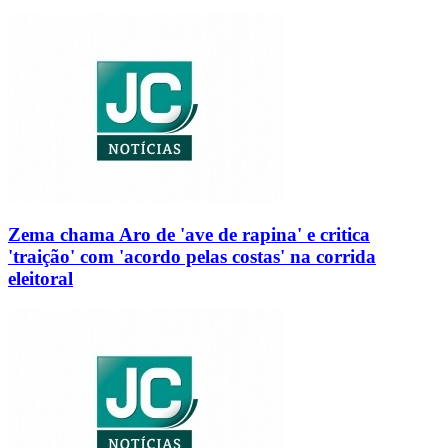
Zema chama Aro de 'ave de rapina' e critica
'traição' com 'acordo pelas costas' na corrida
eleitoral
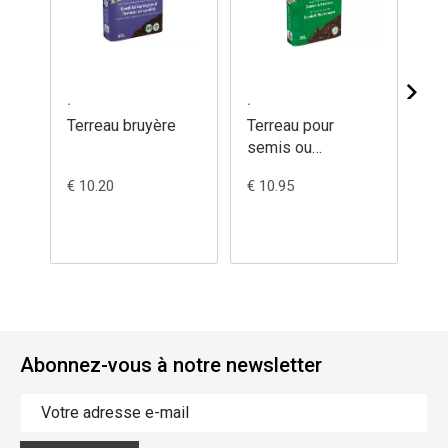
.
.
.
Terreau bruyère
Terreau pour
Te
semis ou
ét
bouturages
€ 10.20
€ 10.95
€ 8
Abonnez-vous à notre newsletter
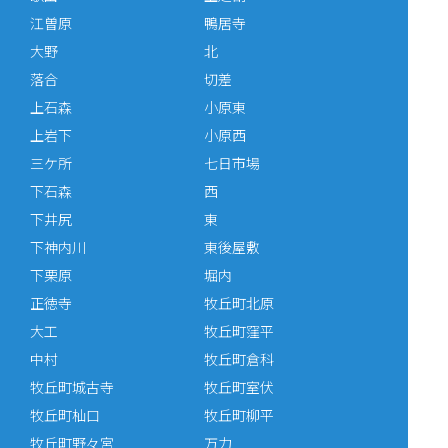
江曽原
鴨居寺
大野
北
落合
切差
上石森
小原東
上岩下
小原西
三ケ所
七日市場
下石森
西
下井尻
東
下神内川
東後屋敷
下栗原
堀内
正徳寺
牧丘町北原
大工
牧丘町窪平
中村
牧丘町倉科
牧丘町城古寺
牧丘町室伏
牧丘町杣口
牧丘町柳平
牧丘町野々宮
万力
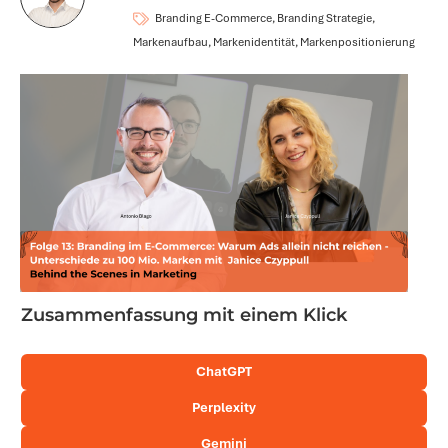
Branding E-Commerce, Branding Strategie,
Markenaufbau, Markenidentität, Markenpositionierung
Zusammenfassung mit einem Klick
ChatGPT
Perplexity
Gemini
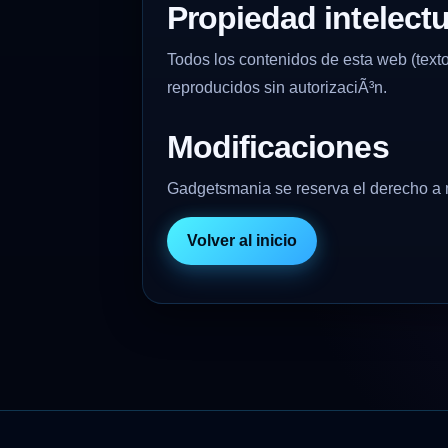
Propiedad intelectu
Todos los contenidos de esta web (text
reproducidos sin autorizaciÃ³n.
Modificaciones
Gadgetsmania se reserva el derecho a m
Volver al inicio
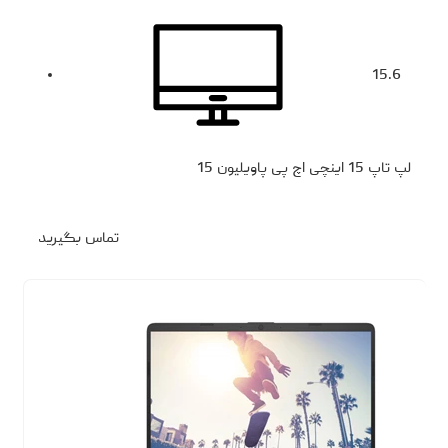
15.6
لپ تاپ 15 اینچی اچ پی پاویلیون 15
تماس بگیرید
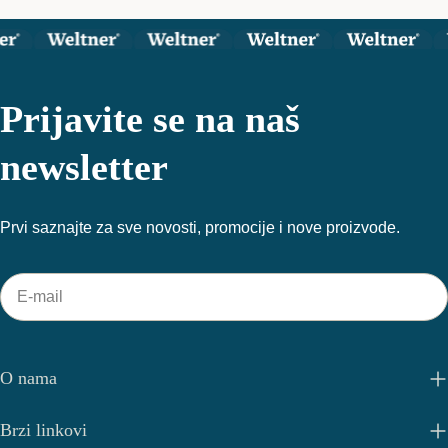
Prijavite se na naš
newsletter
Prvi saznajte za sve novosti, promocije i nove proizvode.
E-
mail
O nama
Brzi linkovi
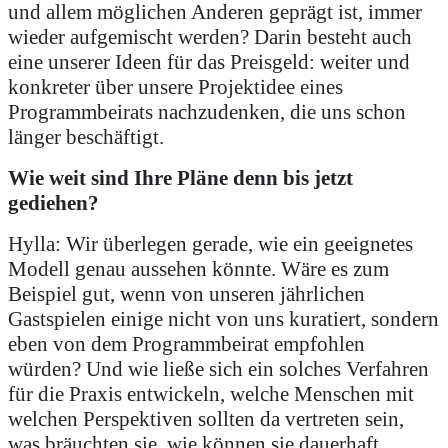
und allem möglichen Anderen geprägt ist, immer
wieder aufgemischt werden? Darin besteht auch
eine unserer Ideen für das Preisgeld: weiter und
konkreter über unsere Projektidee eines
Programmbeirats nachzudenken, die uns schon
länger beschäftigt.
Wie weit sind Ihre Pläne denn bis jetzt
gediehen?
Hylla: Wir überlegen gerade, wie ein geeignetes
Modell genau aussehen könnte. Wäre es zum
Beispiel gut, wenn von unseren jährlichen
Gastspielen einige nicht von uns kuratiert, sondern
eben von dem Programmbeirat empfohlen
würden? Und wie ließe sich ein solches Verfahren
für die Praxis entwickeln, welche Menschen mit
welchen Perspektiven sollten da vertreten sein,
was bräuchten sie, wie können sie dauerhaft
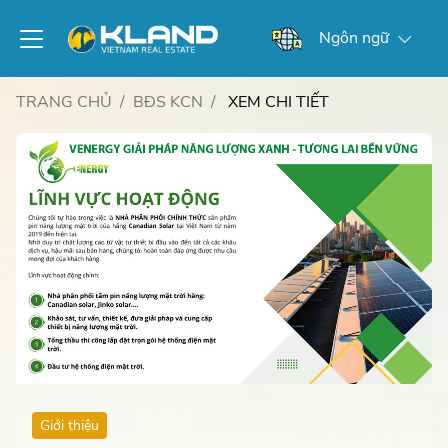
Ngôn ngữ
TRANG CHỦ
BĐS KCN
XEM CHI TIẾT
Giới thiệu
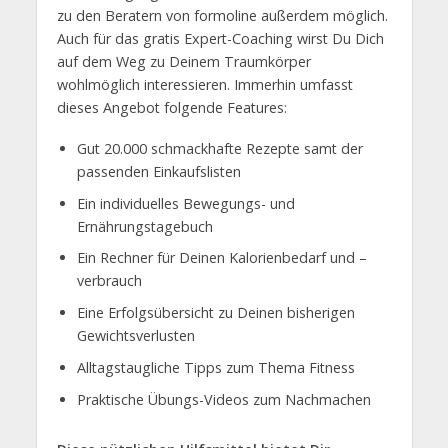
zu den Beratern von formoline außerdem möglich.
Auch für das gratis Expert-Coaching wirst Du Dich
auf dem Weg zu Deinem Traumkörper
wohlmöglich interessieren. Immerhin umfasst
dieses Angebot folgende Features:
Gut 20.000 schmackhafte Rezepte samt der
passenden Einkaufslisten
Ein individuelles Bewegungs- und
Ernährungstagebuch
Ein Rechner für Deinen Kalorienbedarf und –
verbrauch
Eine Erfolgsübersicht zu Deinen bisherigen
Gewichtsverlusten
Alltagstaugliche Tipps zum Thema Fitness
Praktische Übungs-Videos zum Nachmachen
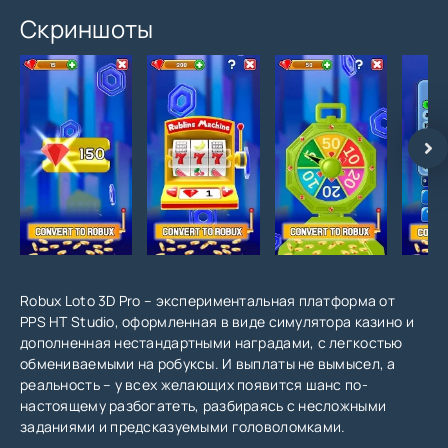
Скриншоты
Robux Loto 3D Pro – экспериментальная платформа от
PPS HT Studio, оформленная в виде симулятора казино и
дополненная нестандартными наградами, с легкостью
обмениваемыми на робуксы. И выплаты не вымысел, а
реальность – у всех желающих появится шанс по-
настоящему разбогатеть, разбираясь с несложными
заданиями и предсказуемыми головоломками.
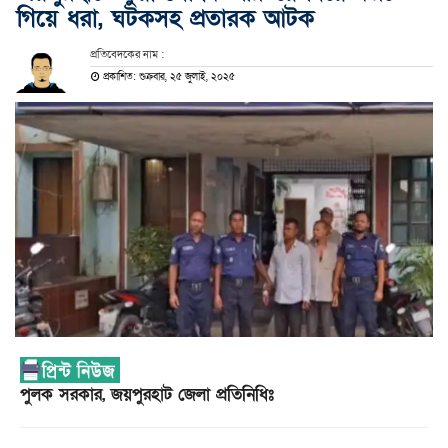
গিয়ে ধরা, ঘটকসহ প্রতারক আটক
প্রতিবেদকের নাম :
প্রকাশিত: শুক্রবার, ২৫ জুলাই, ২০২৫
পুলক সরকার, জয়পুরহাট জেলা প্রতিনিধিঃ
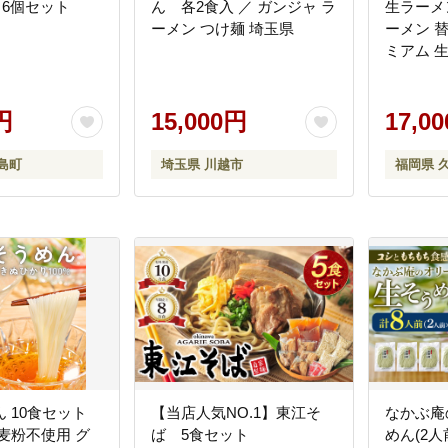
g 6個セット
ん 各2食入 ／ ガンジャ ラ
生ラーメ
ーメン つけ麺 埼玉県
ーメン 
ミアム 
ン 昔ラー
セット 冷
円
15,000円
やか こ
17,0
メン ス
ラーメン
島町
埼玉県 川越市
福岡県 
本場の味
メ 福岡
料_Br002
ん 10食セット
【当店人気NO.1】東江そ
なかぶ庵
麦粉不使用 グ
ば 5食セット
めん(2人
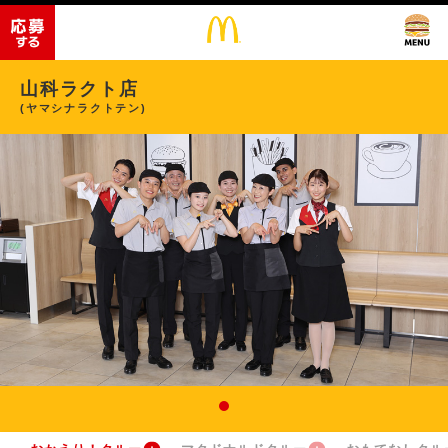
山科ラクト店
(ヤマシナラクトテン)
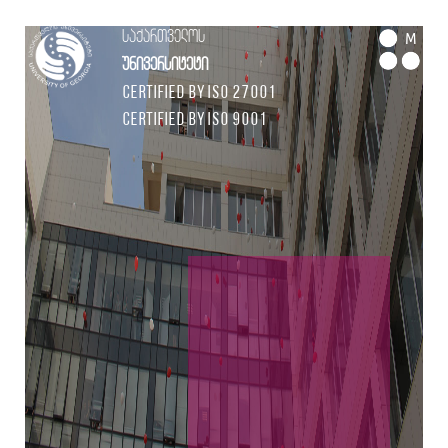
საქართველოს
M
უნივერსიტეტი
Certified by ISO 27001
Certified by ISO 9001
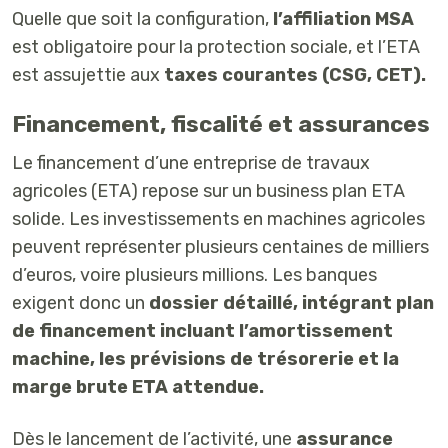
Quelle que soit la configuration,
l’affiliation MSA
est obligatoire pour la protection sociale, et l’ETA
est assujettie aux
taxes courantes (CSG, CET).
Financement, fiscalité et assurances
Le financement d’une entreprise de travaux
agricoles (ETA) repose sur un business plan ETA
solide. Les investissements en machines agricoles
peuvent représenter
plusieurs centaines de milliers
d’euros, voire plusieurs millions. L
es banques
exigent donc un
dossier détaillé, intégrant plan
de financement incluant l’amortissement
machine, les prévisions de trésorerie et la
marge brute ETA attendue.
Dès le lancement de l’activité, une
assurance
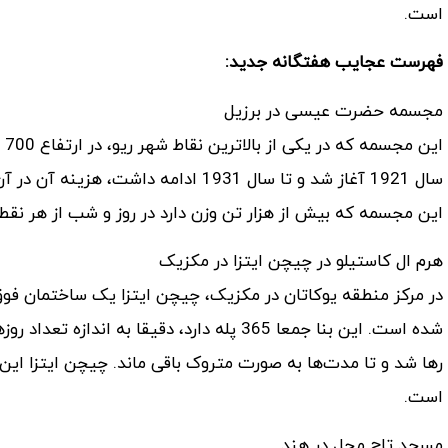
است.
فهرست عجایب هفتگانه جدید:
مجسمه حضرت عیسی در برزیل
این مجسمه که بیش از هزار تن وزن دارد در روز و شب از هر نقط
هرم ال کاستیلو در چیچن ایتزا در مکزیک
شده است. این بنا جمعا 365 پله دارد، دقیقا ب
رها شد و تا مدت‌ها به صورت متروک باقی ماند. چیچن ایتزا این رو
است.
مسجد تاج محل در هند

◆ ◆ ◆

• [Work item]
Would you return the data above exactly as written, minus the images?

• [Response area]
Zema chama Aro de 'ave de rapina' e critica
'traição' com 'acordo pelas costas' na corrida
eleitoral
.
.
.
Terreau bruyère
Terreau pour
Te
semis ou
ét
bouturages
€ 10.20
€ 10.95
€ 8
Abonnez-vous à notre newsletter
江曽原
鴨居寺
大野
北
落合
切差
上石森
小原東
上岩下
小原西
三ケ所
七日市場
下石森
西
下井尻
東
下神内川
東後屋敷
下栗原
堀内
正徳寺
牧丘町北原
大工
牧丘町窪平
中村
牧丘町倉科
牧丘町城古寺
牧丘町室伏
牧丘町杣口
牧丘町柳平
牧丘町野々宮
万力
Branding E-Commerce, Branding Strategie,
Markenaufbau, Markenidentität, Markenpositionierung
Zusammenfassung mit einem Klick
ChatGPT
Perplexity
Gemini
Propiedad intelectu
Todos los contenidos de esta web (text
reproducidos sin autorizaciÃ³n.
Modificaciones
Gadgetsmania se reserva el derecho a m
Volver al inicio
15.6
لپ تاپ 15 اینچی اچ پی پاویلیون 15
تماس بگیرید
Prijavite se na naš
newsletter
Prvi saznajte za sve novosti, promocije i nove proizvode.
E-
mail
O nama
Brzi linkovi
und allem möglichen Anderen geprägt ist, immer
wieder aufgemischt werden? Darin besteht auch
eine unserer Ideen für das Preisgeld: weiter und
konkreter über unsere Projektidee eines
Programmbeirats nachzudenken, die uns schon
länger beschäftigt.
Wie weit sind Ihre Pläne denn bis jetzt
gediehen?
Hylla: Wir überlegen gerade, wie ein geeignetes
Modell genau aussehen könnte. Wäre es zum
Beispiel gut, wenn von unseren jährlichen
Gastspielen einige nicht von uns kuratiert, sondern
eben von dem Programmbeirat empfohlen
würden? Und wie ließe sich ein solches Verfahren
für die Praxis entwickeln, welche Menschen mit
welchen Perspektiven sollten da vertreten sein,
was bräuchten sie, wie können sie dauerhaft
Ngôn ngữ
TRANG CHỦ
BĐS KCN
XEM CHI TIẾT
Giới thiệu
zu den Beratern von formoline außerdem möglich.
Auch für das gratis Expert-Coaching wirst Du Dich
auf dem Weg zu Deinem Traumkörper
wohlmöglich interessieren. Immerhin umfasst
dieses Angebot folgende Features:
Gut 20.000 schmackhafte Rezepte samt der
passenden Einkaufslisten
Ein individuelles Bewegungs- und
Ernährungstagebuch
Ein Rechner für Deinen Kalorienbedarf und –
verbrauch
Eine Erfolgsübersicht zu Deinen bisherigen
Gewichtsverlusten
Alltagstaugliche Tipps zum Thema Fitness
Praktische Übungs-Videos zum Nachmachen
Скриншоты
Robux Loto 3D Pro – экспериментальная платформа от
PPS HT Studio, оформленная в виде симулятора казино и
дополненная нестандартными наградами, с легкостью
обмениваемыми на робуксы. И выплаты не вымысел, а
реальность – у всех желающих появится шанс по-
настоящему разбогатеть, разбираясь с несложными
заданиями и предсказуемыми головоломками.
গিয়ে ধরা, ঘটকসহ প্রতারক আটক
প্রতিবেদকের নাম :
প্রকাশিত: শুক্রবার, ২৫ জুলাই, ২০২৫
পুলক সরকার, জয়পুরহাট জেলা প্রতিনিধিঃ
g 6個セット
ん 各2食入 ／ ガンジャ ラ
生ラーメ
ーメン つけ麺 埼玉県
ーメン 
ミアム 
ン 昔ラー
セット 冷
円
15,000円
やか こ
17,0
メン ス
ラーメン
島町
埼玉県 川越市
福岡県 
本場の味
メ 福岡
料_Br002
ん 10食セット
【当店人気NO.1】東江そ
なかぶ庵
麦粉不使用 グ
ば 5食セット
めん(2人
山科ラクト店
(ヤマシナラクトテン)
საქართველოს
M
უნივერსიტეტი
Certified by ISO 27001
Certified by ISO 9001
Quelle que soit la configuration,
l’affiliation MSA
est obligatoire pour la protection sociale, et l’ETA
est assujettie aux
taxes courantes (CSG, CET).
Financement, fiscalité et assurances
Le financement d’une entreprise de travaux
agricoles (ETA) repose sur un business plan ETA
solide. Les investissements en machines agricoles
peuvent représenter
plusieurs centaines de milliers
d’euros, voire plusieurs millions. L
es banques
exigent donc un
dossier détaillé, intégrant plan
de financement incluant l’amortissement
machine, les prévisions de trésorerie et la
marge brute ETA attendue.
Dès le lancement de l’activité, une
assurance
است.
فهرست عجایب هفتگانه جدید:
مجسمه حضرت عیسی در برزیل
این مجسمه که بیش از هزار تن وزن دارد در روز و شب از هر نقط
هرم ال کاستیلو در چیچن ایتزا در مکزیک
شده است. این بنا جمعا 365 پله دارد، دقیقا ب
رها شد و تا مدت‌ها به صورت متروک باقی ماند. چیچن ایتزا این رو
است.
مسجد تاج محل در هند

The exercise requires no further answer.